En opinión de Galvín, la Consejería de Educación es la responsable de regular el sistema de oposiciones y los tribunales examinadores se limitan a aplicar la normativa que la Comunidad establece. “Por eso me parece una irresponsabilidad”, matiza, “enfrentar a los opositores con los tribunales y a los tribunales con los opositores.

“El proceso de Madrid”, subraya la representante sindical, “está fuera de control en este momento. El consejero se está mostrando absolutamente incapaz, tanto en ésta como en otras cuestiones. Él está reprobado por la Asamblea, pero nosotros exigimos ya que dimita o que le cese Garrido, y que dé una oportunidad a que la educación pueda empezar el curso de una manera razonable”.

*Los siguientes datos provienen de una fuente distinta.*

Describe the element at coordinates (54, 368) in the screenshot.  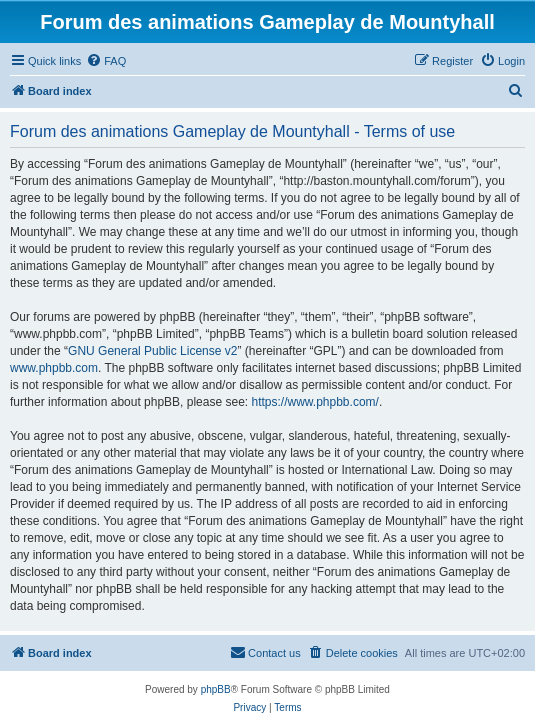 I see `www.phpbb.com` at that location.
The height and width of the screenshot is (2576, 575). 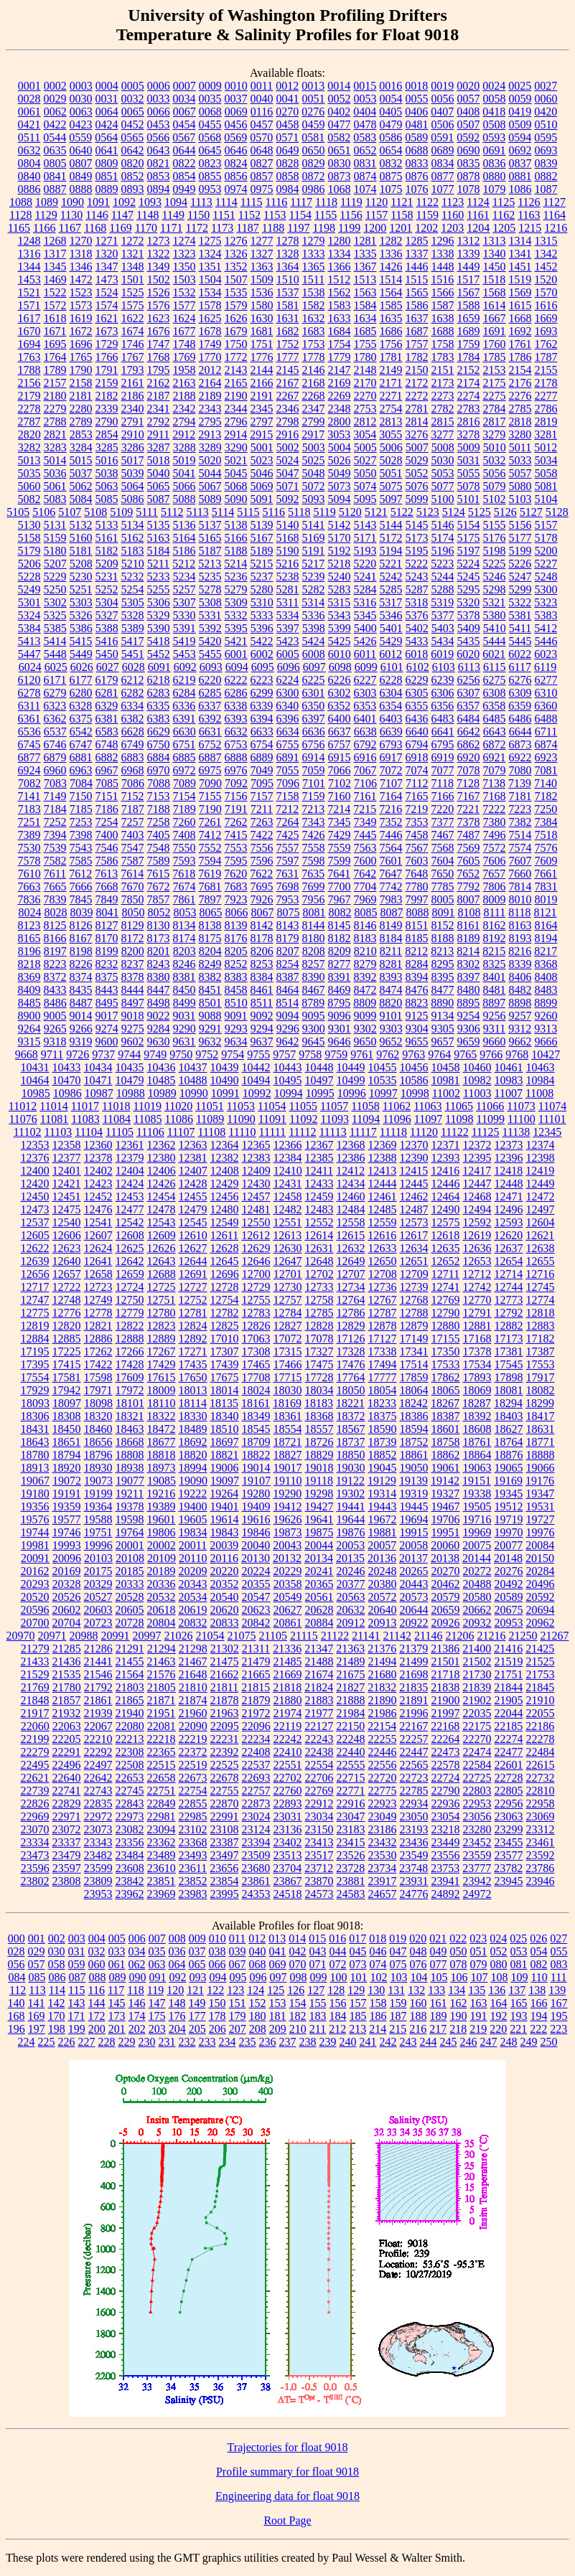 I want to click on 089, so click(x=117, y=1977).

Recurso de alzada y contencioso

Los aspirantes que están en desacuerdo con las notas del primer examen pueden presentar, en primera instancia, una reclamación ante el propio tribunal examinador. Si las notas definitivas confirman el suspenso, los interesados tienen la posibilidad de presentar un recurso de alzada. Si esta vía tampoco prospera, el último recurso pasa por el contencioso-administrativo, que tarda en resolverse un mínimo de dos años.

CCOO ha anunciado que denunciará ante los tribunales la falta de seguridad jurídica y de transparencia que ha acompañado el proceso de oposiciones, al tiempo que facilitará cobertura jurídica y legal a los aspirantes afectados.

“En este caso”, sostiene Galvín, “estamos ante un fenómeno masivo, transversal, compartido en todas las especialidades. La conclusión es que algo ha fallado en el sistema, que ha colapsado. Ha habido problemas en matemáticas, piano, lengua, física y química, biología, aplicaciones informáticas, etcétera, y eso no tiene una explicación lógica”.